Compose yourself

Professor Emeritus of Music David Evans Jones conducts a group of musicians playing one of his compositions for Korean instruments, including a daegeum (second from left), a long bamboo flute, and gayageums (middle and right), 12-stringed zithers that Jones said produce “the most beautiful sound in the world.” Credit: Courtesy of David Evans Jones, with permission.

Professor David Evan Jones discovered traditional Korean music in 1996, at the first of now six UC Santa Cruz Pacific Rim Music Festivals, the last held in 2017. Organized by Professor Hi Kyung Kim, Jones's Music Department colleague and fellow music theorist and composer, the festivals bring to campus musicians from Japan, Taiwan, Australia, and Korea, among other countries, to share and perform new music. It was there, Jones said, that he began to form lasting friendships with a community of Korean musicians, leading to the professional premiere of his chamber opera, Bardos, in downtown Seoul.

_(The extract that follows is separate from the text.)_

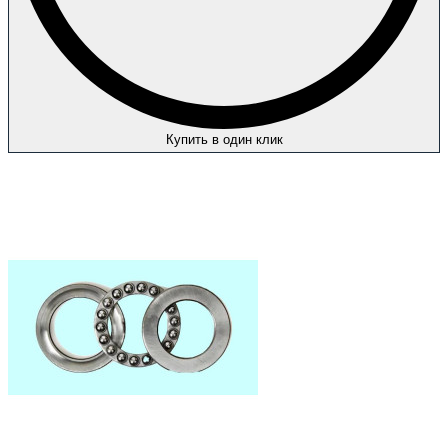
Купить в один клик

That first trip to Korea in 2004, Jones said, sparked his interest in composing music for traditional Korean instruments, including the daegeum, a long bamboo flute, and the gayageum, a 12-stringed zither. “I have technical and theoretical curiosities about the ways music can be and is put together in different cultures,” said Jones, who also creates music compositions using computers and unconventional sources such as audio from news broadcasts.

Writing music for Korean instruments required multiple attempts to get right, Jones said. Ultimately, though, he said he was very pleased with the 2017 performances in New York, Santa Cruz, Berkeley, and Seoul of his Dreams of Falling for a full Korean orchestra. His favorite instrument? The gayageum. “It makes the most beautiful sound in the world,” Jones said.